Die Protestbewegung vor zwei Jahren breitete sich vom Südirak bis nach Bagdad aus, als tausende junge Menschen auf die Straße gingen, um Arbeitsplätze, öffentliche Dienstleistungen und das Ende eines korrupten politischen Systems zu fordern.

In einer Herausforderung an den benachbarten Iran forderten sie auch ein Ende des iranischen Einflusses im Irak. Die iranischen Stellvertretermilizen sind Teil der offiziellen Sicherheitskräfte des Irak geworden, stehen aber in vielen Fällen nicht der irakischen Regierung unter und werden für Morde und das Verschwindenlassen verantwortlich gemacht, für die sie nie zur Rechenschaft gezogen werden.

Sicherheitskräfte und Milizionäre haben nach Angaben von Menschenrechtsgruppen seit den Demonstrationen im Oktober 2019 mehr als 600 unbewaffnete Demonstranten getötet.

Einer der führenden Protestkandidaten, Alaa al-Rikabi, hat leicht gewonnen ein Sitz in der südlichen Stadt Nasiriya.
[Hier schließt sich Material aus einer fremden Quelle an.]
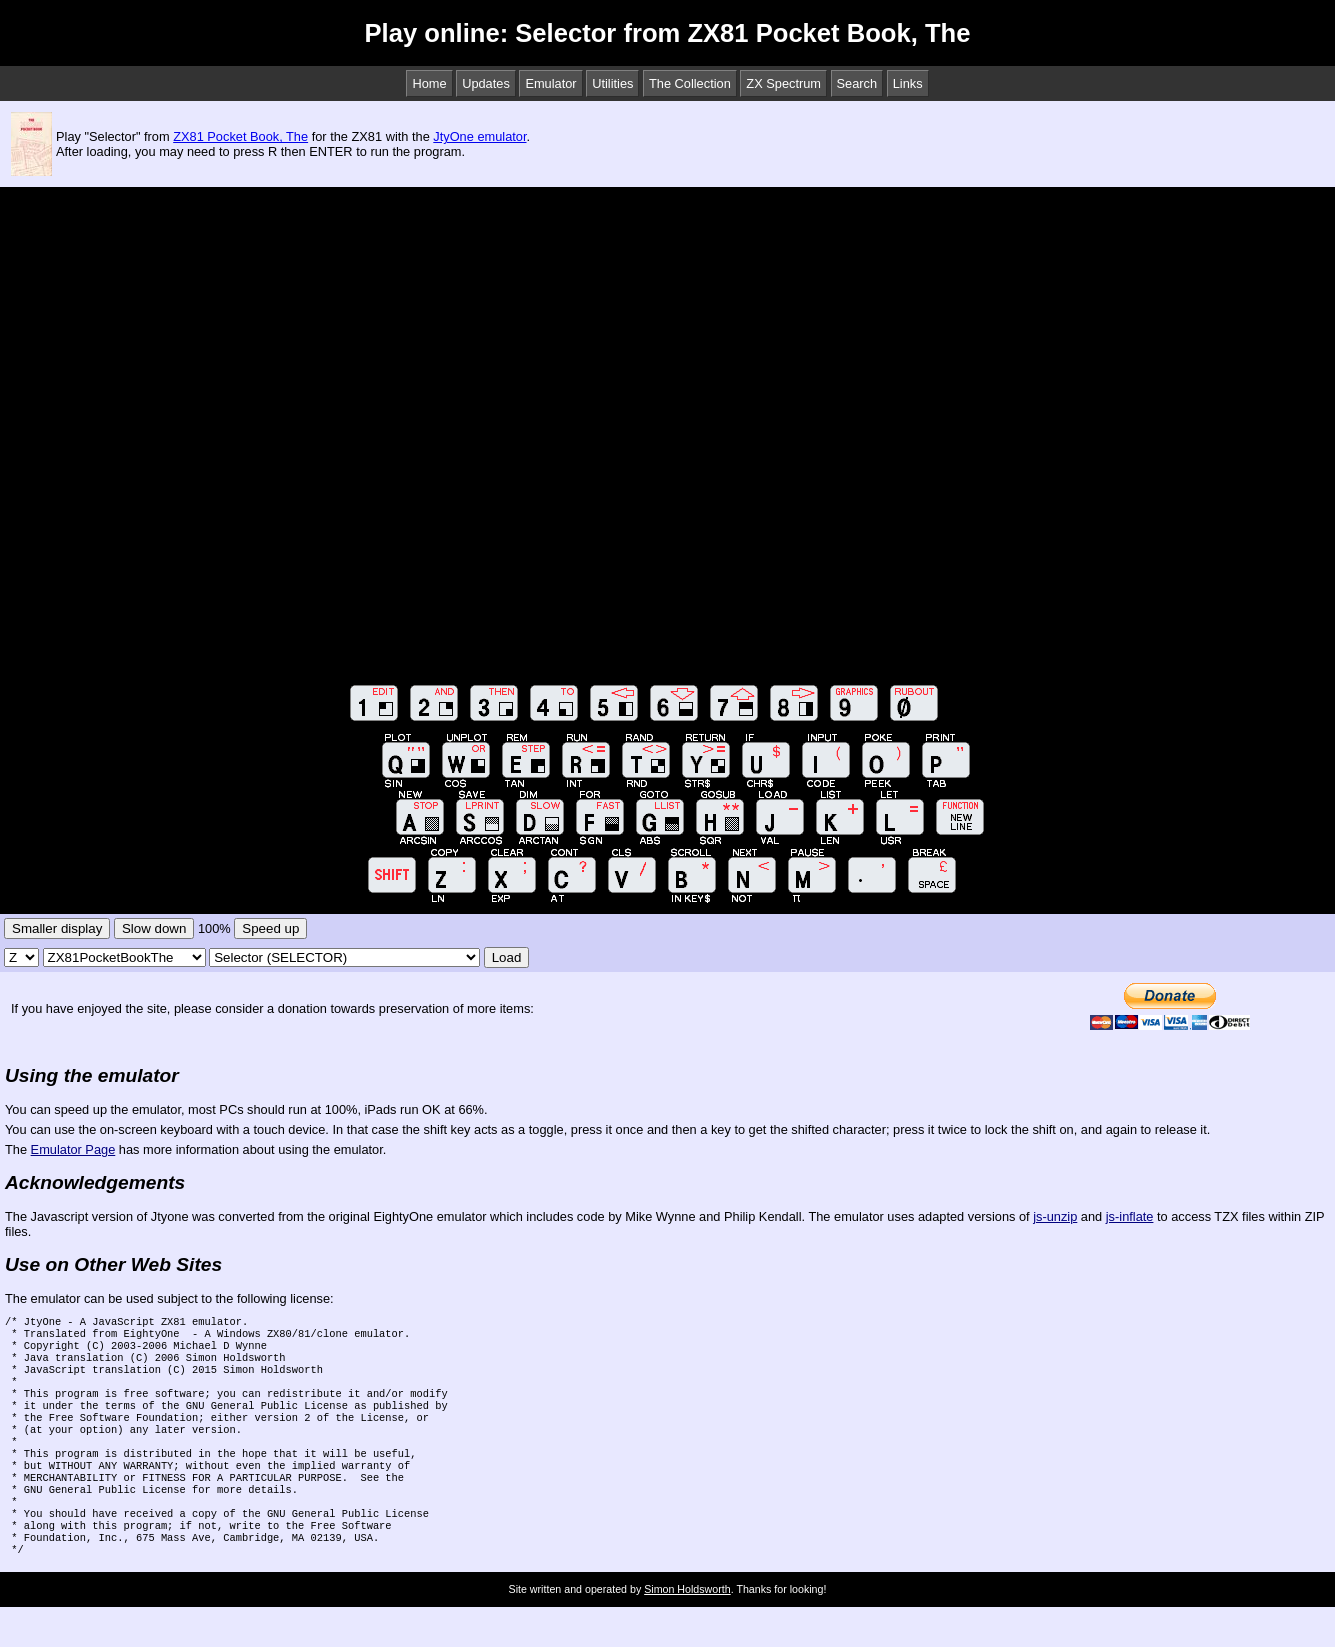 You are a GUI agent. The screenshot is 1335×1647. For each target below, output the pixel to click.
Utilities (612, 83)
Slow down (154, 928)
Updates (486, 83)
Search (857, 83)
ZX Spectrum (783, 83)
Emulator (550, 83)
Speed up (270, 928)
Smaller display (57, 928)
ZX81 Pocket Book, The (240, 136)
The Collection (690, 83)
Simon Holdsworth (687, 1629)
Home (429, 83)
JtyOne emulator (479, 136)
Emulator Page (73, 1149)
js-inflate (1130, 1216)
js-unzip (1055, 1216)
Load (507, 957)
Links (908, 83) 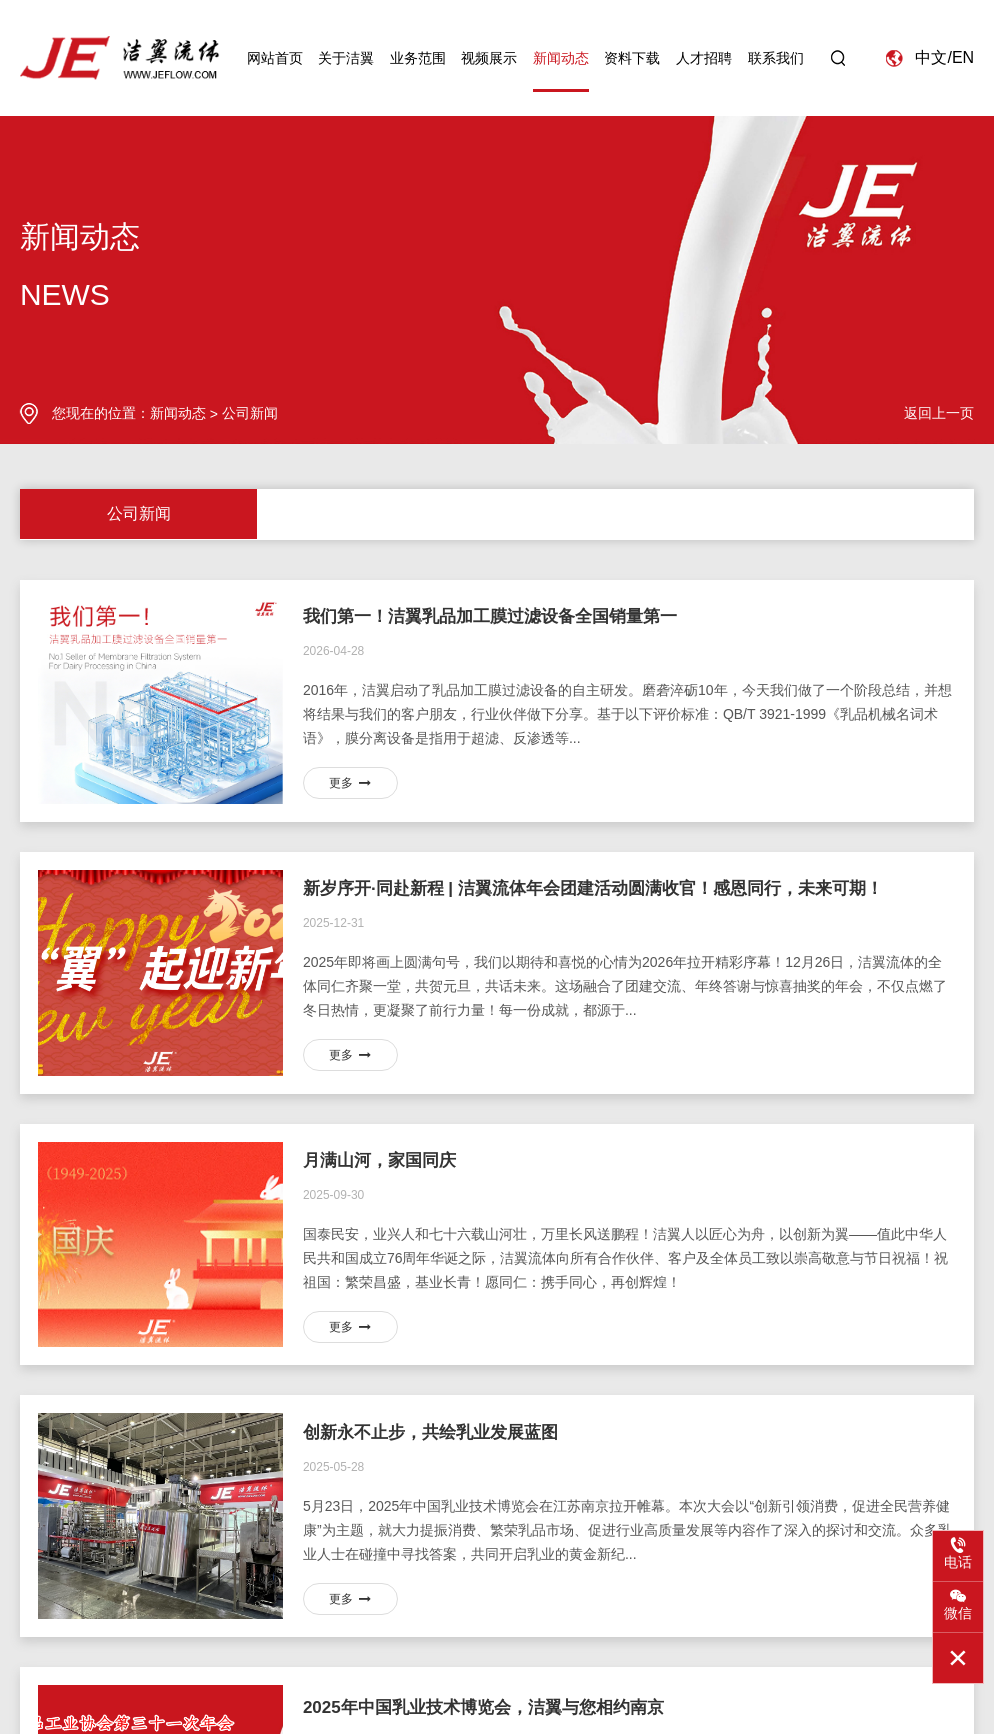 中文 (931, 62)
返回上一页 (939, 413)
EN (963, 62)
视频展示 (489, 63)
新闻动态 (561, 63)
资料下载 (632, 63)
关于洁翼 (346, 63)
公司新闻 (250, 413)
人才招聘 (704, 63)
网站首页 (275, 63)
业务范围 (418, 63)
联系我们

Herr al-Rikabi sagte, das Hauptziel der Bewegung sei es, Proteste von der Straße auf das Parlament zu verlagern, wo er und einige der anderen neuen Gesetzgeber Veränderungen fordern würden.

„Meine Leute haben nicht genug Krankenhäuser, nicht genug Gesundheitsdienste. Viele meiner Leute sind unterhalb der Armutsgrenze“, sagte er im August in einem Interview. „Die meisten von ihnen sagen, sie können ihre Kinder nicht ernähren, sie können ihre Söhne und Töchter nicht erziehen.“

Jaafar al-Waely, Falih Hassan und Nermeen al-Mufti steuerten die Berichterstattung aus Bagdad bei. Farnaz Fassihi steuerte aus New York bei.